5. At the level of traffic exchange between providers, a rather unpleasant situation sometimes happens when a subnet transmits the signature of an attack, and the upstream provider says: “Yeah, interesting, but we won't clean ourselves”.
The principle is very simple - while the channel is coping, all DDoS traffic is bilingual. It is not always interesting for the upstream provider to spend money and clean it when you can just ship lower, and even for the money of the victim.

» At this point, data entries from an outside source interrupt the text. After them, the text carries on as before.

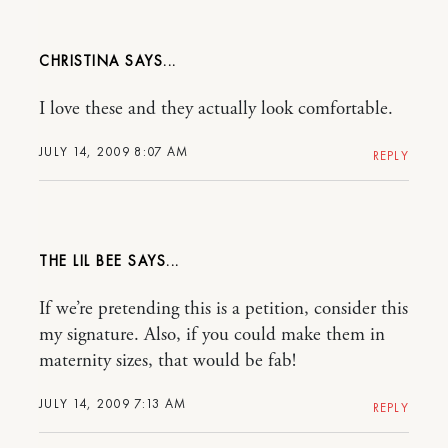
CHRISTINA
I love these and they actually look comfortable.
JULY 14, 2009 8:07 AM
REPLY
THE LIL BEE
If we’re pretending this is a petition, consider this
my signature. Also, if you could make them in
maternity sizes, that would be fab!
JULY 14, 2009 7:13 AM
REPLY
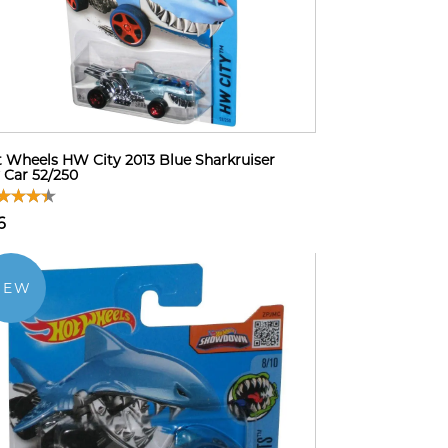
 Wheels HW City 2013 Blue Sharkruiser
 Car 52/250
6
NEW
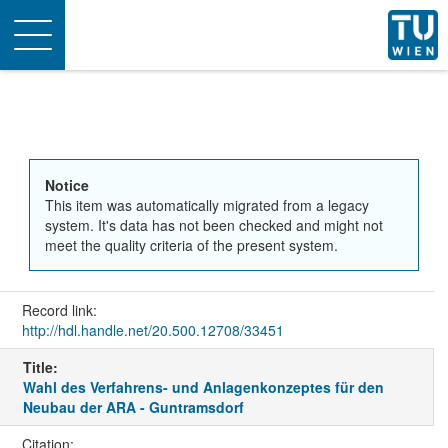
Toggle
navigation
Notice
This item was automatically migrated from a legacy
system. It's data has not been checked and might not
meet the quality criteria of the present system.
Record link:
http://hdl.handle.net/20.500.12708/33451
Title:
Wahl des Verfahrens- und Anlagenkonzeptes für den
Neubau der ARA - Guntramsdorf
Citation:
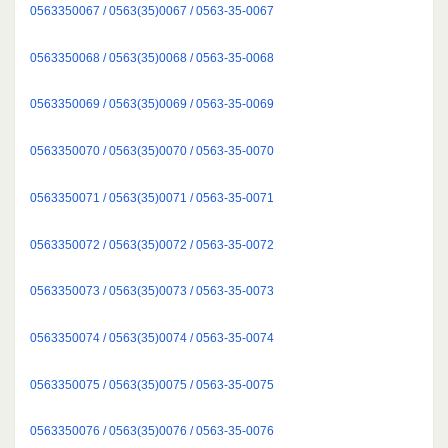
0563350067 / 0563(35)0067 / 0563-35-0067
0563350068 / 0563(35)0068 / 0563-35-0068
0563350069 / 0563(35)0069 / 0563-35-0069
0563350070 / 0563(35)0070 / 0563-35-0070
0563350071 / 0563(35)0071 / 0563-35-0071
0563350072 / 0563(35)0072 / 0563-35-0072
0563350073 / 0563(35)0073 / 0563-35-0073
0563350074 / 0563(35)0074 / 0563-35-0074
0563350075 / 0563(35)0075 / 0563-35-0075
0563350076 / 0563(35)0076 / 0563-35-0076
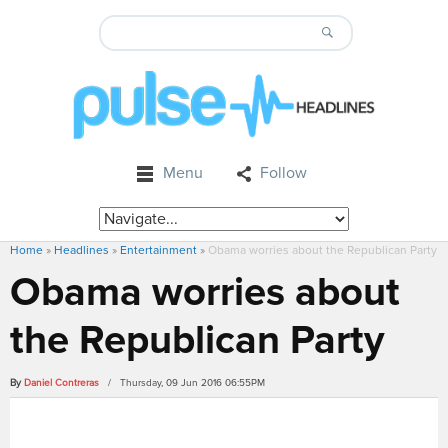
Menu
Follow
Home
»
Headlines
»
Entertainment
»
Obama worries about the Republican Party
Obama worries about
the Republican Party
By
Daniel Contreras
/ Thursday, 09 Jun 2016 06:55PM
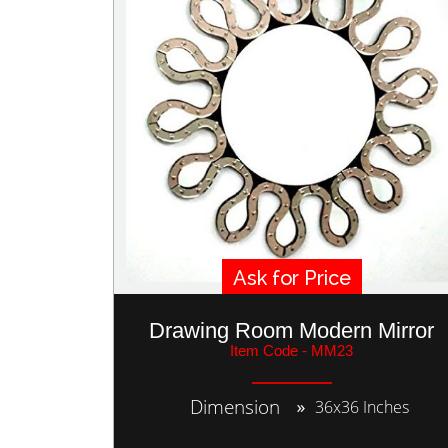
Ask for Price
Drawing Room Modern Mirror
Item Code - MM23
Dimension
36x36 Inches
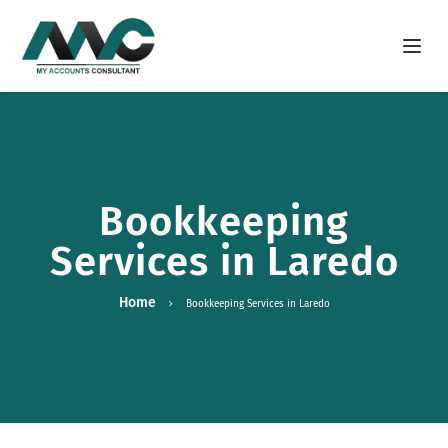
Open m
Bookkeeping
Services in Laredo
Home
Bookkeeping Services in Laredo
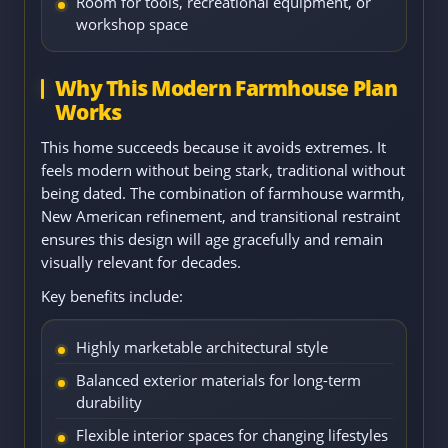
Room for tools, recreational equipment, or
workshop space
Why This Modern Farmhouse Plan
Works
This home succeeds because it avoids extremes. It
feels modern without being stark, traditional without
being dated. The combination of farmhouse warmth,
New American refinement, and transitional restraint
ensures this design will age gracefully and remain
visually relevant for decades.
Key benefits include:
Highly marketable architectural style
Balanced exterior materials for long-term
durability
Flexible interior spaces for changing lifestyles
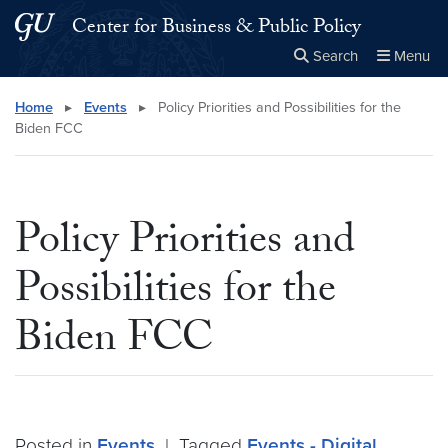
Skip to main content
Skip to main site menu
Center for Business & Public Policy
Search
Menu
Close the
×
Search this site
Search
Home
▸
Events
▸
Policy Priorities and Possibilities for the
Biden FCC
Policy Priorities and
Possibilities for the
Biden FCC
Posted in
Events
|
Tagged
Events - Digital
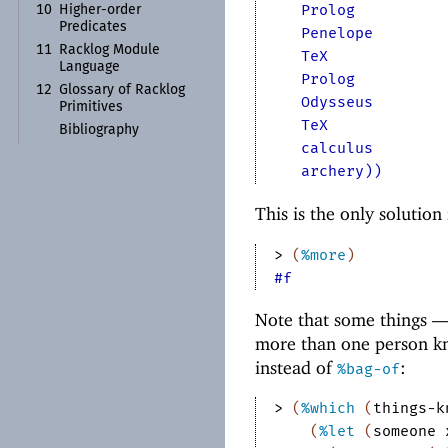
Prolog
10
Higher-
order
Predicates
Penelope
11
Racklog Module
TeX
Language
Prolog
12
Glossary of Racklog
Odysseus
Primitives
TeX
Bibliography
calculus
archery))
This is the only solution 
> 
(
%more
)
#f
Note that some things 
more than one person kn
instead of
:
%bag-of
> 
(
%which
(
things-k
(
%let
(
someone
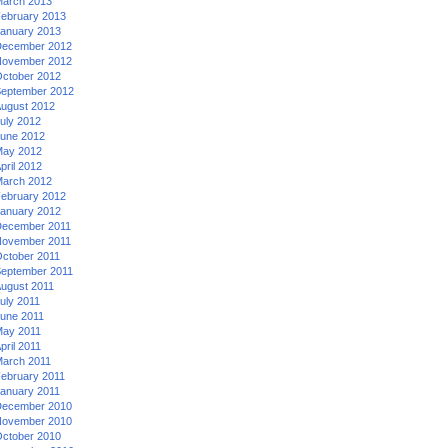
arch 2013
ebruary 2013
anuary 2013
ecember 2012
ovember 2012
ctober 2012
eptember 2012
ugust 2012
uly 2012
une 2012
ay 2012
pril 2012
arch 2012
ebruary 2012
anuary 2012
ecember 2011
ovember 2011
ctober 2011
eptember 2011
ugust 2011
uly 2011
une 2011
ay 2011
pril 2011
arch 2011
ebruary 2011
anuary 2011
ecember 2010
ovember 2010
ctober 2010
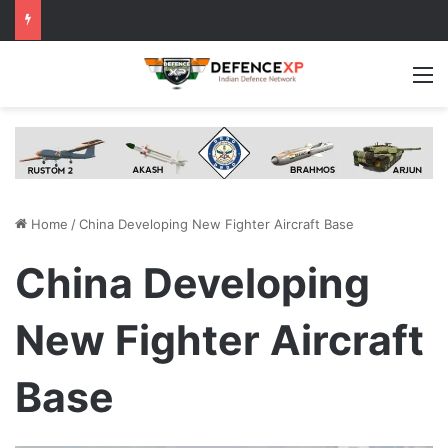
M
Home
/
China Developing New Fighter Aircraft Base
China Developing
New Fighter Aircraft
Base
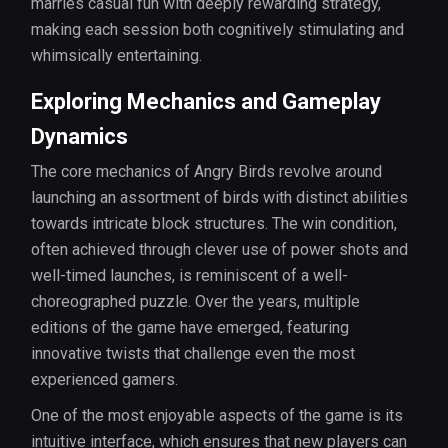
marries casual fun with deeply rewarding strategy,
making each session both cognitively stimulating and
whimsically entertaining.
Exploring Mechanics and Gameplay
Dynamics
The core mechanics of Angry Birds revolve around
launching an assortment of birds with distinct abilities
towards intricate block structures. The win condition,
often achieved through clever use of power shots and
well-timed launches, is reminiscent of a well-
choreographed puzzle. Over the years, multiple
editions of the game have emerged, featuring
innovative twists that challenge even the most
experienced gamers.
One of the most enjoyable aspects of the game is its
intuitive interface, which ensures that new players can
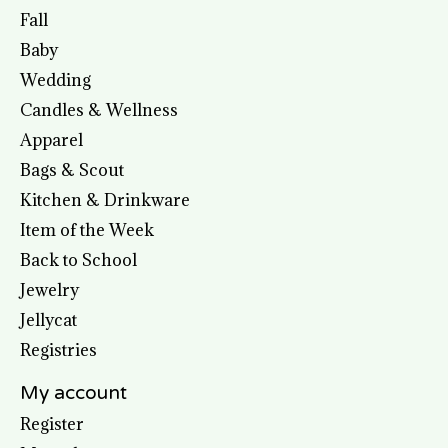
Fall
Baby
Wedding
Candles & Wellness
Apparel
Bags & Scout
Kitchen & Drinkware
Item of the Week
Back to School
Jewelry
Jellycat
Registries
My account
Register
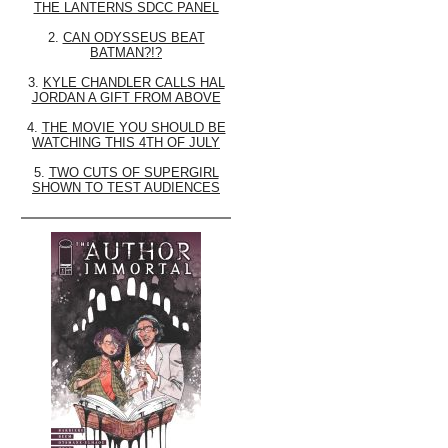
THE LANTERNS SDCC PANEL
2.
CAN ODYSSEUS BEAT
BATMAN?!?
3.
KYLE CHANDLER CALLS HAL
JORDAN A GIFT FROM ABOVE
4.
THE MOVIE YOU SHOULD BE
WATCHING THIS 4TH OF JULY
5.
TWO CUTS OF SUPERGIRL
SHOWN TO TEST AUDIENCES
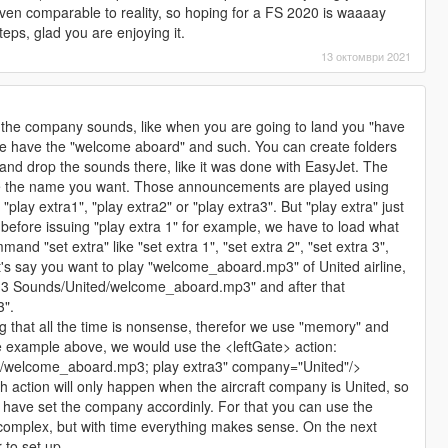
 even comparable to reality, so hoping for a FS 2020 is waaaay
eps, glad you are enjoying it.
13 октомври 2021
re the company sounds, like when you are going to land you "have
gate have the "welcome aboard" and such. You can create folders
and drop the sounds there, like it was done with EasyJet. The
ve the name you want. Those announcements are played using
lay extra1", "play extra2" or "play extra3". But "play extra" just
before issuing "play extra 1" for example, we have to load what
and "set extra" like "set extra 1", "set extra 2", "set extra 3",
Let's say you want to play "welcome_aboard.mp3" of United airline,
a 3 Sounds/United/welcome_aboard.mp3" and after that
3".
ing that all the time is nonsense, therefor we use "memory" and
he example above, we would use the <leftGate> action:
d/welcome_aboard.mp3; play extra3" company="United"/>
 action will only happen when the aircraft company is United, so
st have set the company accordinly. For that you can use the
mplex, but with time everything makes sense. On the next
r to set up.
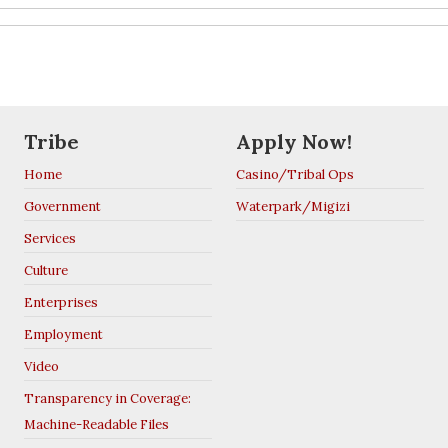
Tribe
Apply Now!
Home
Casino/Tribal Ops
Government
Waterpark/Migizi
Services
Culture
Enterprises
Employment
Video
Transparency in Coverage:
Machine-Readable Files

Such situations are unpleasant for service providers, but they have no effect on users of DDoS protection services, since operators fulfill their obligations in full.

Reports

One of the important things is a quick understanding of what is happening. Let's look at the reports on the example of two attacks on a large Russian bank. Feel the admins add gray hair in the comic below.

Attack with a capacity of about 50 Gbit / s

This attack began with DNS amplification. Traffic recorded on the Arbor Peakflow TMS service provider: up to 7.15 Gbit / s., 1.1 Mpaket / s. Taking into account filtering most of the attack on FlowSpec, the total attack traffic is estimated at 50 Gbit / s. The attack was continued HTTP flood.



Having recorded an abnormal growth of traffic, the client device automatically requested assistance from the service provider in suppressing the attack.



The protection system installed by the operator transmitted information about the course of suppressing the attack on Pravail APS in real time.



When the DNS-amplification attack disappeared, a large amount of HTTP flood appeared.



In addition to HTTP flood, TCP SYN flood was also present.

As a result, most of the DNS-amplification of the attack was successfully suppressed using Flowspec, the rest of it was suppressed by the protection system, and the HTTP and TCP SYN flood was reset to Pravail APS.

Attack with a capacity of about 125 Gbit / s

A few minutes at the beginning - HTTP flood. There is a surge in the number of foreign hosts (red graph). About 1000 hosts on the domain of the “Large Russian Bank”. The main countries are: USA (672), Germany (141), Great Britain (82), Italy (30), Netherlands (24), France (14).



The next surprise is NTP-amplification - up to 125 Gbit / s.



After failed NTP amplification - SYN-flood with spoof IP - up to 300 Mbps

Summary

Attacks go constantly, and if you haven’t come across this yet - it’s just a matter of time. To illustrate, here are some events in the Russian Federation:

• Attacked the website of the CIS Inter-Parliamentary Assembly
• Attacked the site of the Central Bank of Russia
• Attacked the site of the first channel
• Attacked the website VGTRK
• Attacked the site of the Kremlin
• Attack on VTB24
• Attacked the site RIA
• Attacked the site of the Ribbon
• Attacked the site of the newspaper "Vedomosti"

If you have questions, I’ll be happy to answer here or at avrublevsky@croc.ru. Our division can also offer various solutions if you need a different vendor.

And tomorrow, October 21, we are holding a webinar on the topic of DDoS protection . Come, tell us what is happening in Russia on this front now in Russia.